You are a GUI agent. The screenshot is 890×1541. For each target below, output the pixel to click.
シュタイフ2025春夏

□ □ □ □ □ □ □

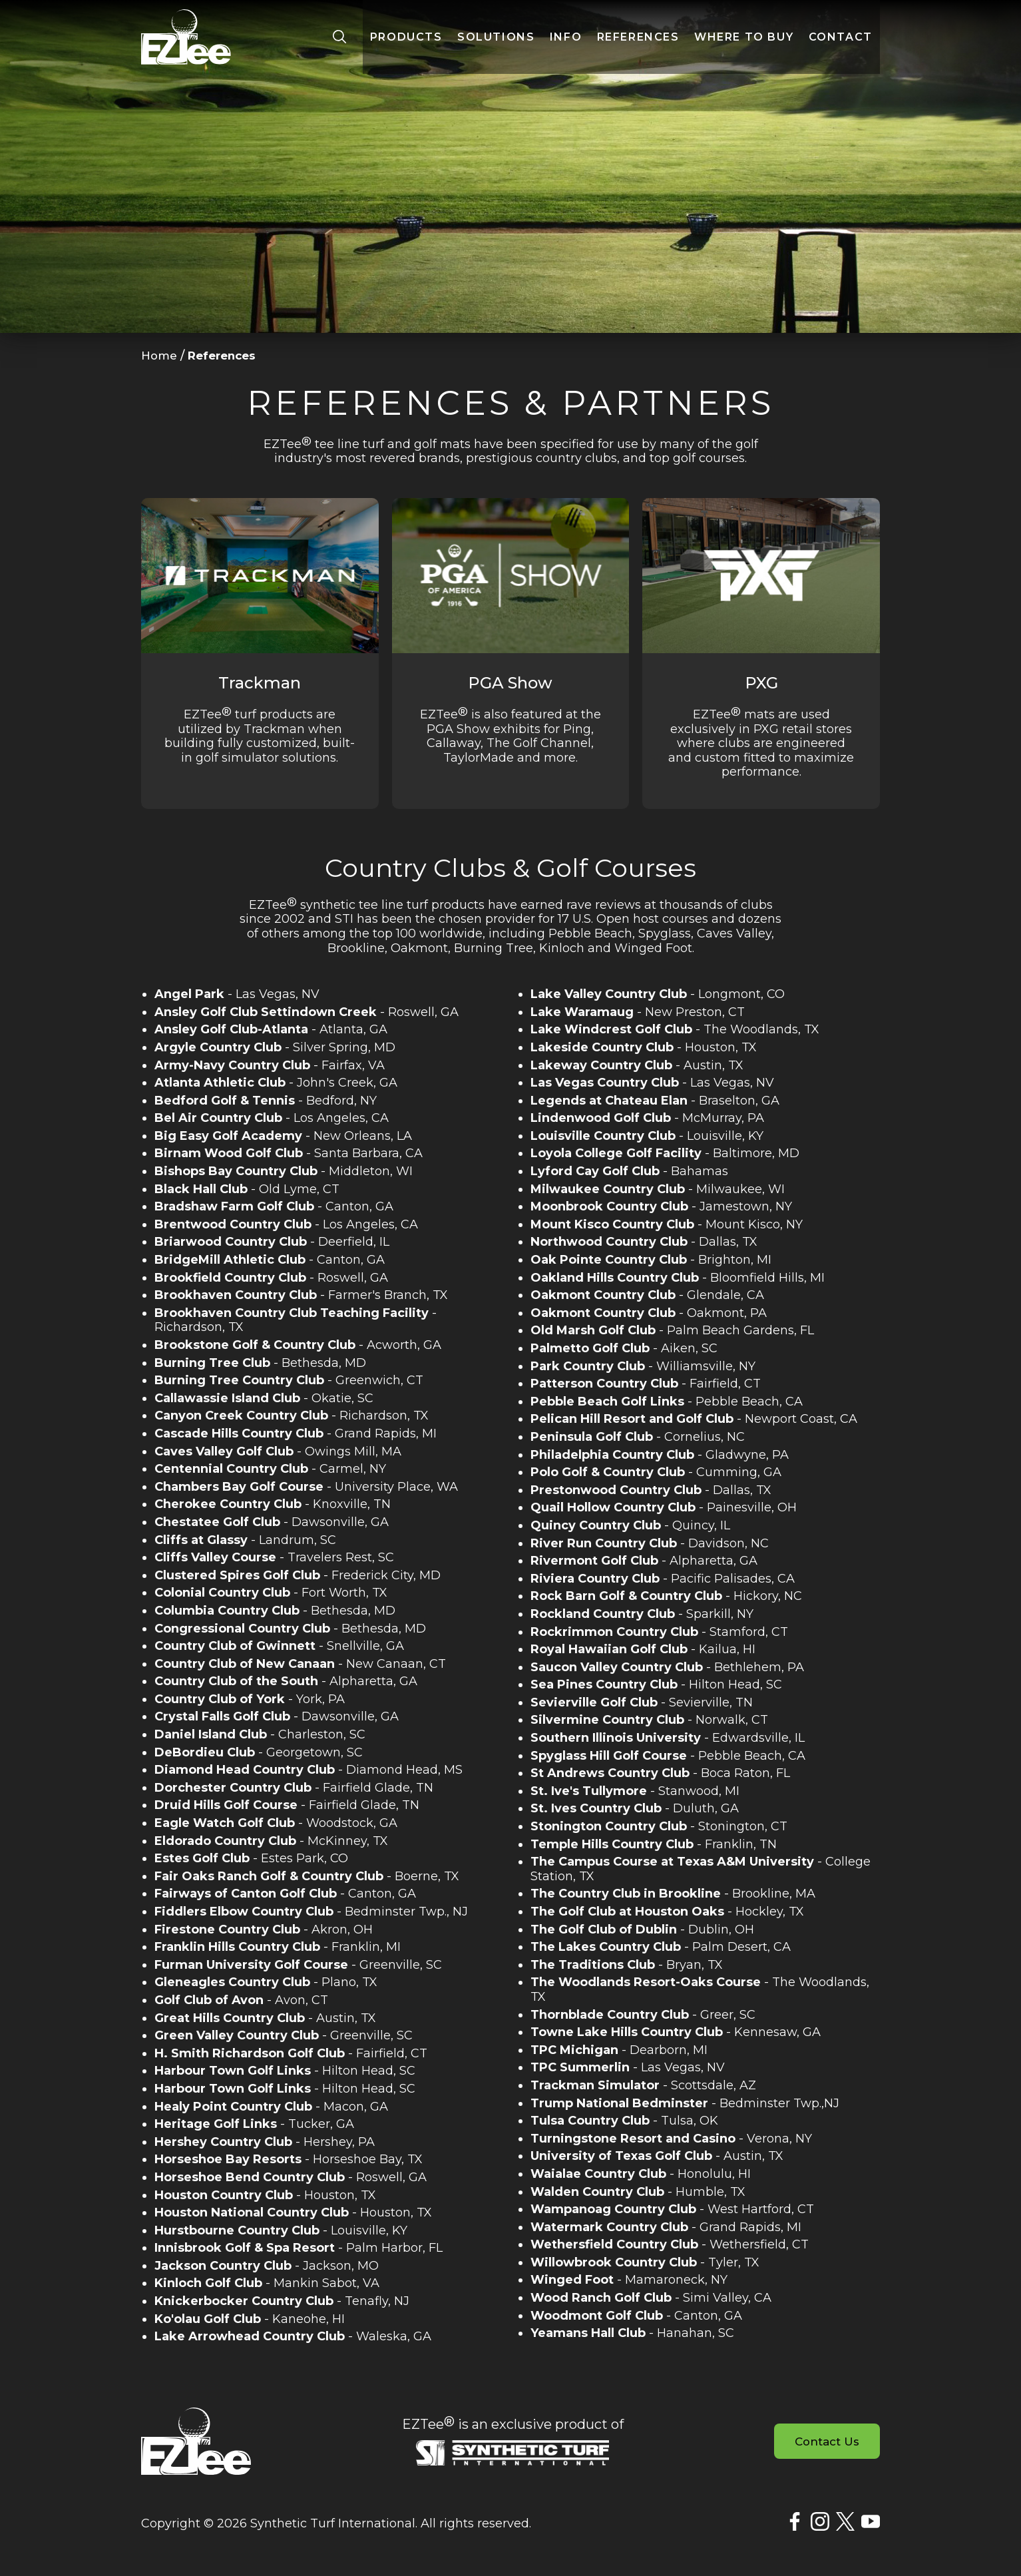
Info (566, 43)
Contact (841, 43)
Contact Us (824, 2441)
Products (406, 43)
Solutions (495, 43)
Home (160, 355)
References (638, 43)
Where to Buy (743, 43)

□ □ □ □ □ □ □

WHAT IS NEEDED>
Look above for the line that contains "Contact (841, 43)". Starting there, transcribe every line exactly until you have copied the line that contains "Where to Buy (743, 43)".

ANSWER SPACE>
Contact (841, 43)
Contact Us (824, 2441)
Products (406, 43)
Solutions (495, 43)
Home (160, 355)
References (638, 43)
Where to Buy (743, 43)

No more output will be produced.